理系を目指す僕としてはかなりきついレヴェル。

当時の先生方からも「劣等生」のレッテルを貼られていた僕。
そんな僕でもなんとか大学へ行け、教育実習も無事こなし。
カメラマンとして写真集も出し、ジャーナリストとして最前線に赴くことまでできた。

母校の後輩たちには優等生で何でもできた「先輩」がみなさんの前で講演しているんじゃなくて、本当に劣等生で、こんな講演の後に質問ありますか?って聞かれたら下を向いて絶対に手を挙げない生徒だったと話した。

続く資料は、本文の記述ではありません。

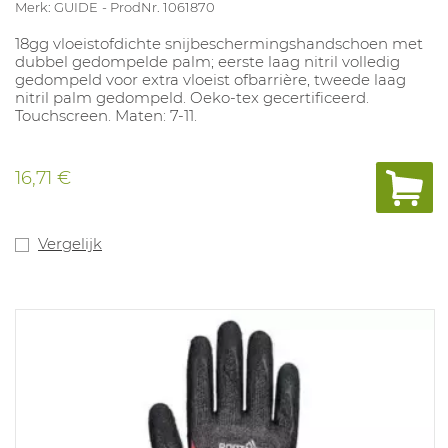
Merk: GUIDE
ProdNr. 1061870
18gg vloeistofdichte snijbeschermingshandschoen met
dubbel gedompelde palm; eerste laag nitril volledig
gedompeld voor extra vloeist ofbarrière, tweede laag
nitril palm gedompeld. Oeko-tex gecertificeerd.
Touchscreen. Maten: 7-11.
16,71 €
Vergelijk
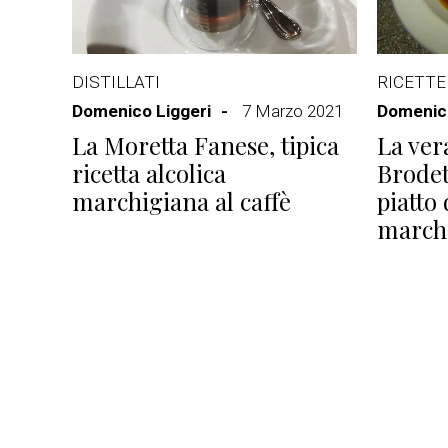
DISTILLATI
RICETTE
Domenico Liggeri
7 Marzo 2021
Domenico
La Moretta Fanese, tipica
La vera
ricetta alcolica
Brodet
marchigiana al caffè
piatto 
march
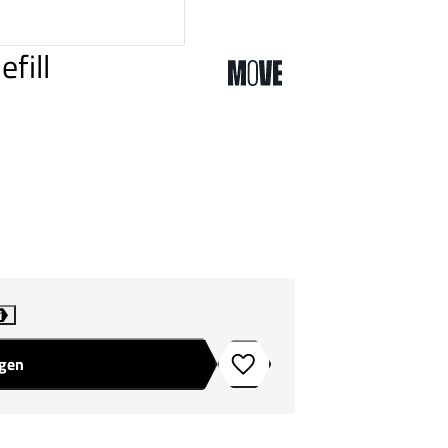
fill
i
agen
Toevoegen aan verlanglijstje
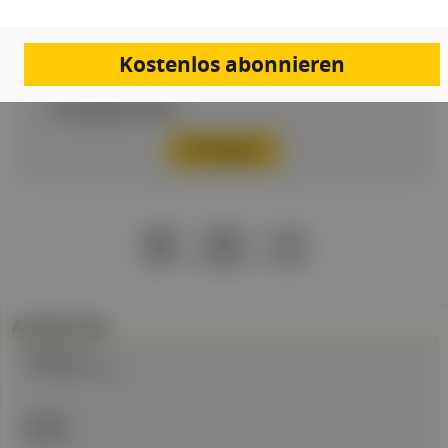
Passwort
Kostenlos abonnieren
Passwort vergessen
Eingeloggt bleiben
PDF
Drucken
Teilen
Artikel Info
Erstellt am:
13. Februar 2024
Quellen:
APA/OTS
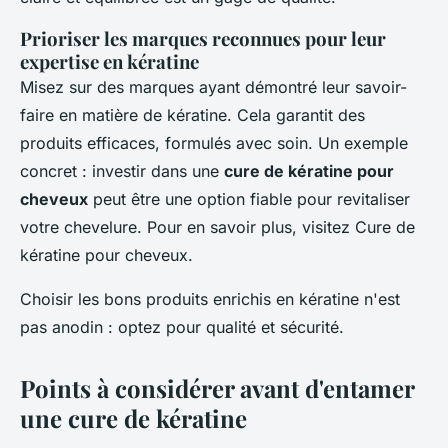
Prioriser les marques reconnues pour leur
expertise en kératine
Misez sur des marques ayant démontré leur savoir-
faire en matière de kératine. Cela garantit des
produits efficaces, formulés avec soin. Un exemple
concret : investir dans une
cure de kératine pour
cheveux
peut être une option fiable pour revitaliser
votre chevelure. Pour en savoir plus, visitez Cure de
kératine pour cheveux.
Choisir les bons produits enrichis en kératine n'est
pas anodin : optez pour qualité et sécurité.
Points à considérer avant d'entamer
une cure de kératine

何の取り柄もなく、宿題もちゃんとやらず、進路を心配される生徒だったと。

僕の唯一の取り柄は諦めが悪かったこと、偏差値低くてもどうしても物理学を勉強したかった。
写真の専門学校に行っていなくてもカメラマンになりたかった。
英語も完璧じゃないけど、世界のこと取材したかった。

晴天すぎるくらい晴天での講演。
体育館に3学年1000人近い人が入ればサウナのような暑さ。
昨年訪れたイラクでは50度近い灼熱の中テント暮らしをしている難民を取材した。
「この体育館は暑いですが、イラクはもっと暑かったですよ」と現地の写真を見せた。

集中して話を聞いてもらうには決していいコンディションではなかったが、下を向いたり寝ている生徒はいなかった。

災い転じて福となす。
僕のノートパソコンのパワーポイントの調子が悪いので、学校のノートパソコンをお借りしてパワーポイントを使う予定!が、動画を見終え、パワーポイントを操作しようとするとパソコンがフリーズしていた。
担当の先生に診てもらっている間、話をつなぐが、動画を受けての話はあっと言う間に終了。
さて、さてどうしよう。
「みんな高校生だし、先生よりパソコン詳しい人いるんじゃない?誰かなおしてよ〜」と会場に問いかけると、僕の正面の3年生が一人の生徒の方をみる。
やっぱりエキスパートがいるんだ。

なかなか治らないパソコン。
しかたなく僕は奥の手を使い、渡部陽一君の話を持ち出した。
盛り上がる会場。
「ちょっと待って、僕だって笑っていいとも出たし、東高のウィキペディアに名前載っとるんで〜」
パソコンが治るまでの時間、この雑談のおかげで会場が僕に集中してくれた。

校長先生が講演前に「我が校の子たちも最近の子と同じで大人しくて、質問はでないかもしれません」と話していたが、3年生の一人の質問を皮切りに質問時間を延長するほど多くの質問が出た。
さすが我が母校の後輩たち。と僕が後輩たちを誇りに思える瞬間だった。

間違いなく色々と悩む年頃。
こんな「劣等生」でさえ母校に凱旋講演ができるんですよ!
諦めなければ!
教員になりたかった僕、全く違う立場で高校生に何かを伝えられる機会をもらえたこと、とても嬉しく思う。